Honda CRF 1000 L Africa Twin – Schwächen

  • Tourenkomfort ist nicht auf dem gleichen „Luxus-Niveau“ wie bei der Gold Wing
  • Bei sehr langen Autobahn-Etappen kann die Gold Wing entspannter wirken
  • Für reines „Gleiten“ ohne Streckenwechsel ist die Africa Twin weniger der Spezialist

Welches Motorrad passt besser zu welchem Fahrstil?

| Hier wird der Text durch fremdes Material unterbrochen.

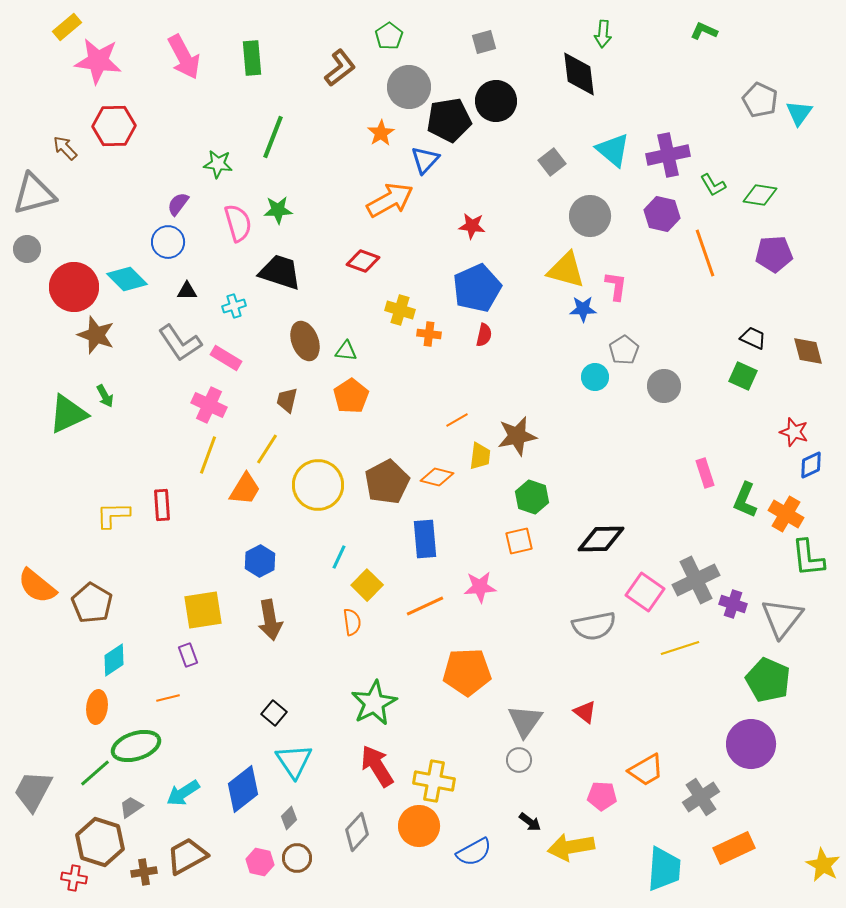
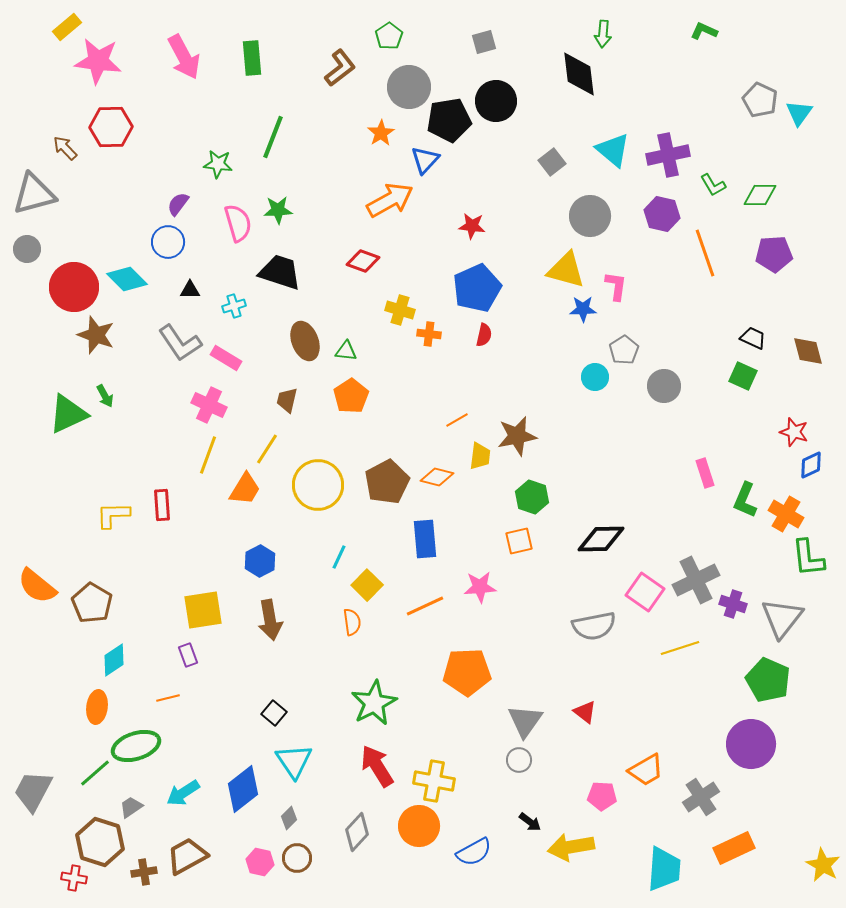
red hexagon at (114, 126): moved 3 px left, 1 px down
green diamond at (760, 195): rotated 8 degrees counterclockwise
black triangle at (187, 291): moved 3 px right, 1 px up
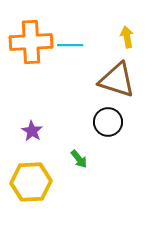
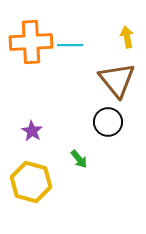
brown triangle: rotated 33 degrees clockwise
yellow hexagon: rotated 18 degrees clockwise
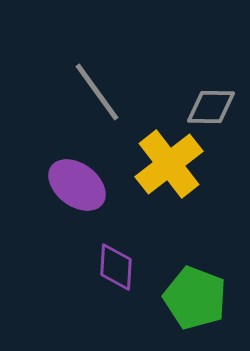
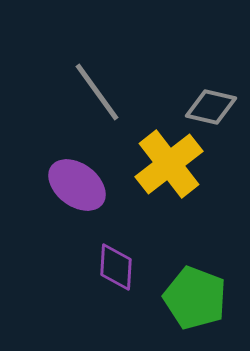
gray diamond: rotated 12 degrees clockwise
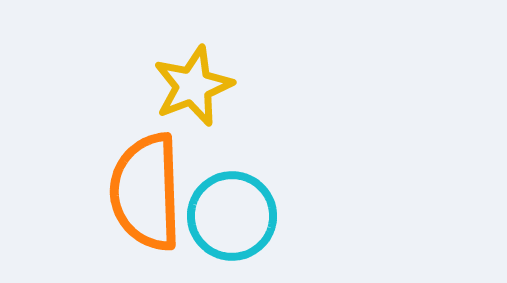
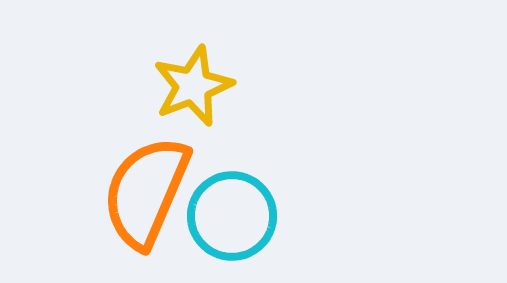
orange semicircle: rotated 25 degrees clockwise
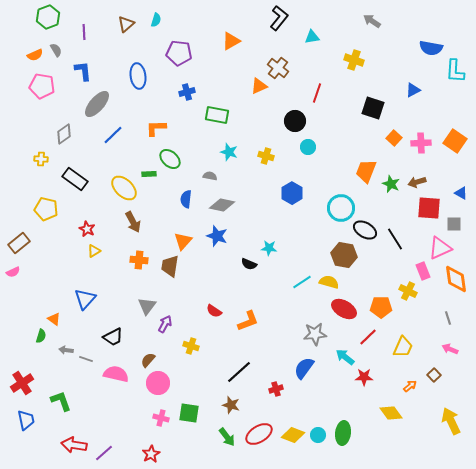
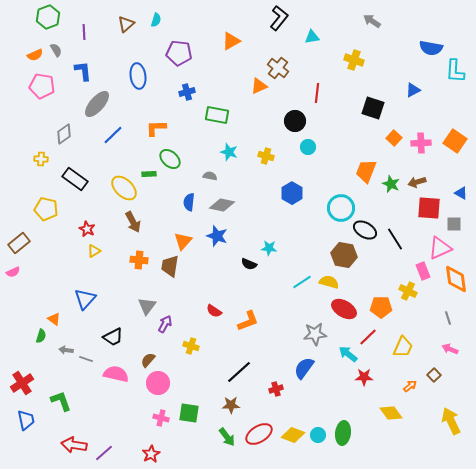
red line at (317, 93): rotated 12 degrees counterclockwise
blue semicircle at (186, 199): moved 3 px right, 3 px down
cyan arrow at (345, 357): moved 3 px right, 3 px up
brown star at (231, 405): rotated 18 degrees counterclockwise
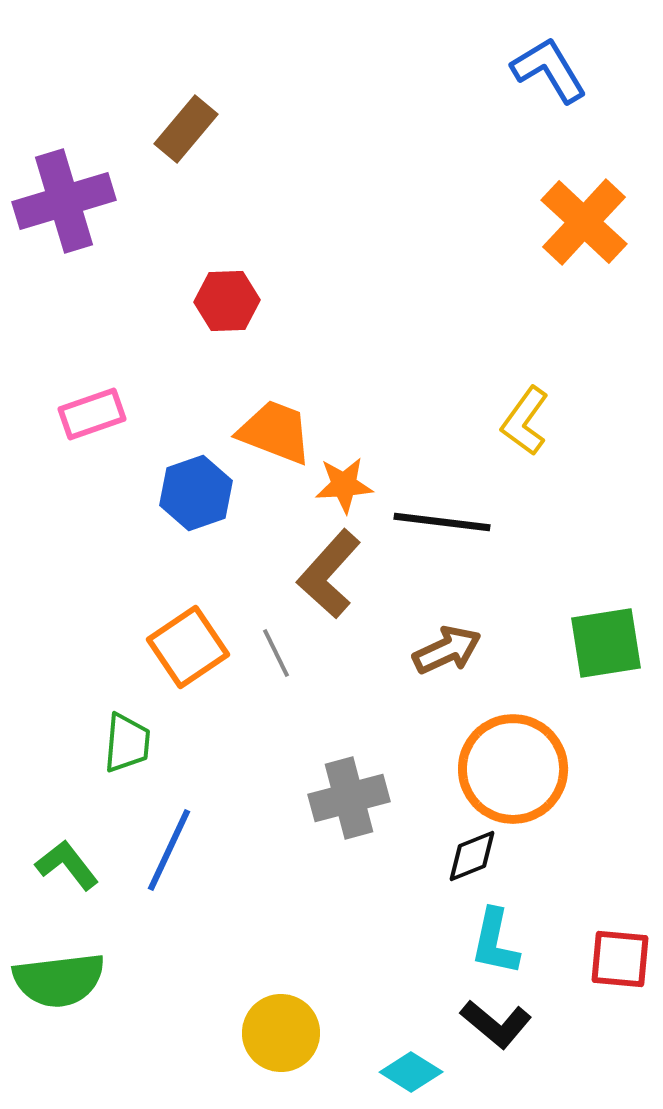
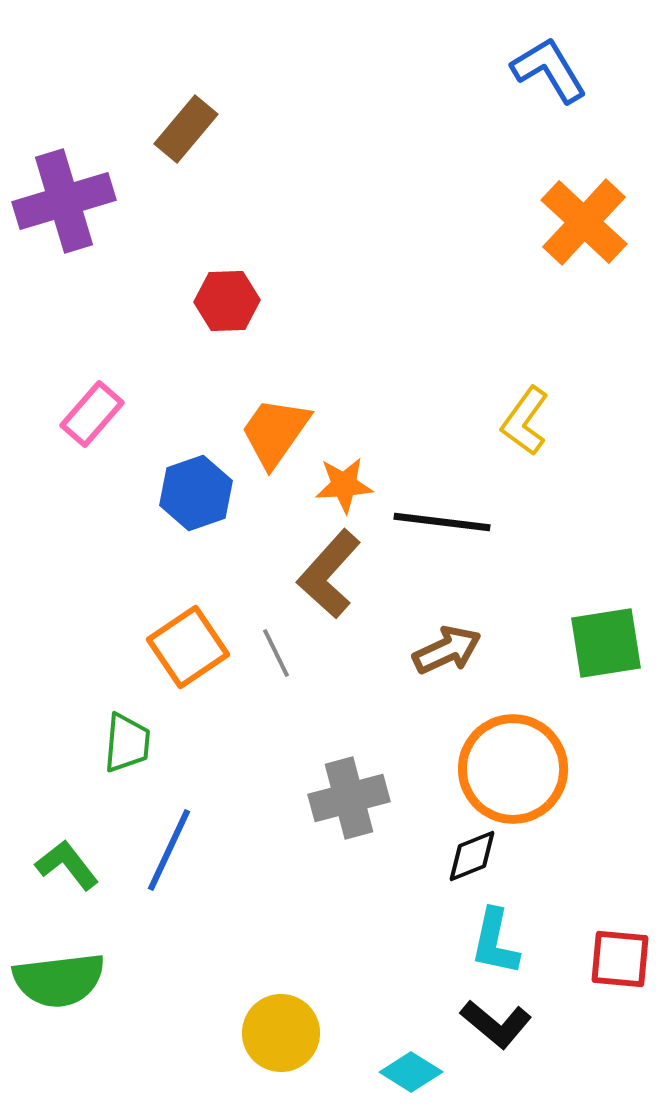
pink rectangle: rotated 30 degrees counterclockwise
orange trapezoid: rotated 76 degrees counterclockwise
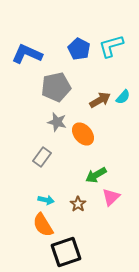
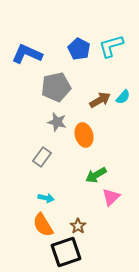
orange ellipse: moved 1 px right, 1 px down; rotated 25 degrees clockwise
cyan arrow: moved 2 px up
brown star: moved 22 px down
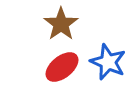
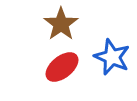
blue star: moved 4 px right, 5 px up
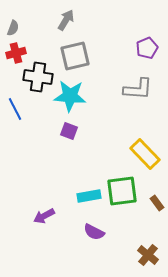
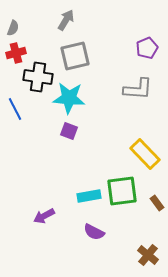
cyan star: moved 1 px left, 2 px down
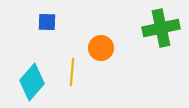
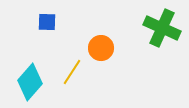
green cross: moved 1 px right; rotated 36 degrees clockwise
yellow line: rotated 28 degrees clockwise
cyan diamond: moved 2 px left
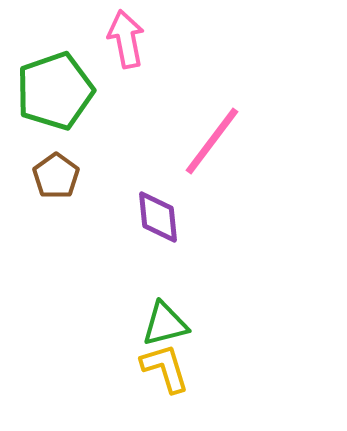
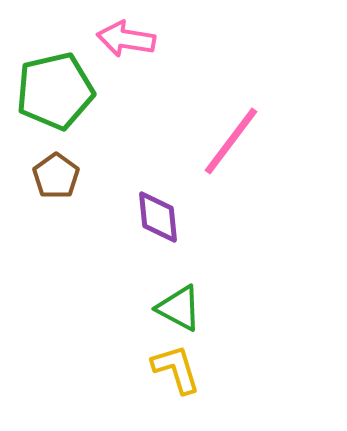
pink arrow: rotated 70 degrees counterclockwise
green pentagon: rotated 6 degrees clockwise
pink line: moved 19 px right
green triangle: moved 14 px right, 16 px up; rotated 42 degrees clockwise
yellow L-shape: moved 11 px right, 1 px down
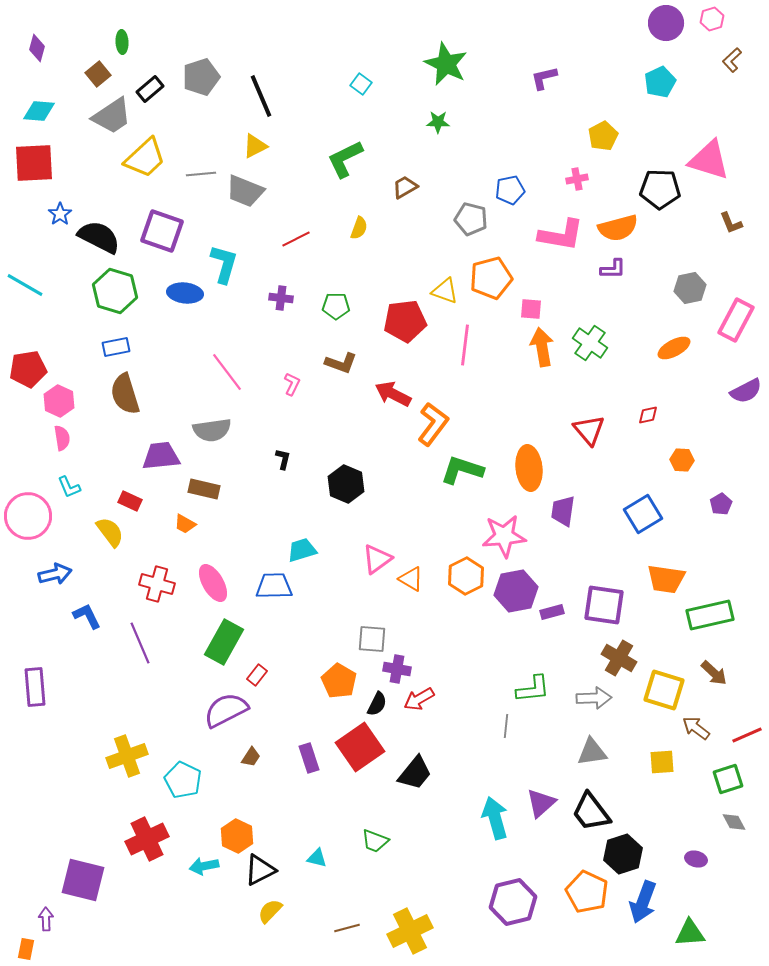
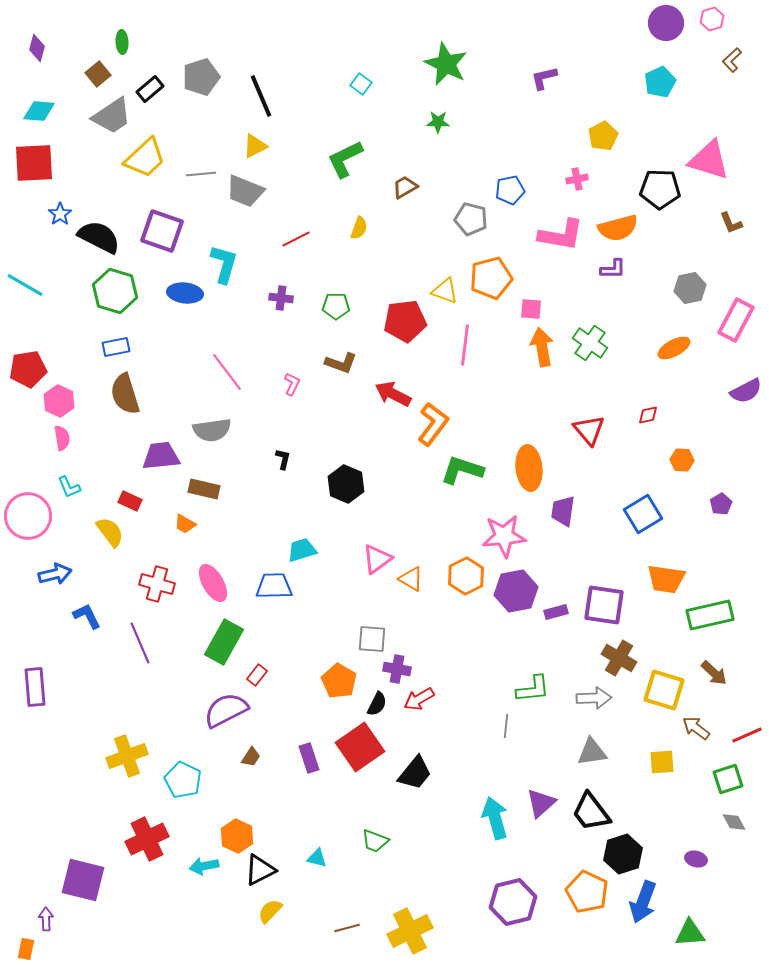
purple rectangle at (552, 612): moved 4 px right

Die Entscheidung hängt weniger davon ab, welches Motorrad „besser“ ist, sondern davon, welche Art von Touren bevorzugt wird. Die Gold Wing ist die klare Wahl, wenn der Fokus auf Langstrecke, Komfort und entspanntem Reisen liegt. Die Africa Twin ist die bessere Option, wenn die Route gern variiert wird und auch unbefestigte Abschnitte dazugehören.

Typische Szenarien

  • Viele Kilometer am Stück, Autobahn und Landstraße: eher Gold Wing
  • Abwechslungsreiche Routen mit Schotter oder Feldwegen: eher Africa Twin
  • Reisen mit hohem Komfortanspruch: Gold Wing
  • Reisen mit Entdecker-Mindset: Africa Twin

Fazit:

Die Honda GL 1800 Gold Wing ist das Motorrad für alle, die vor allem komfortabel und entspannt reisen möchten. Sie punktet mit souveränem Fahrgefühl, viel Touring-Charakter und einer Ausstattung, die lange Strecken angenehm macht. Wer häufig Autobahn fährt, Tagesetappen plant und dabei möglichst wenig „arbeiten“ will, findet in der Gold Wing die stimmigere Wahl.

Die Honda CRF 1000 L Africa Twin ist dagegen ideal, wenn Touren nicht nur von A nach B führen, sondern auch abwechslungsreich sein sollen. Sie bietet ein aktiveres Handling, unterstützt bei wechselnden Bedingungen und fühlt sich auf Asphalt ebenso zuhause wie auf unbefestigten Wegen. Wer gern Routen entdeckt, auch mal abseits der klassischen Strecken unterwegs ist und dabei dennoch alltagstauglich bleiben möchte, trifft mit der Africa Twin die bessere Entscheidung.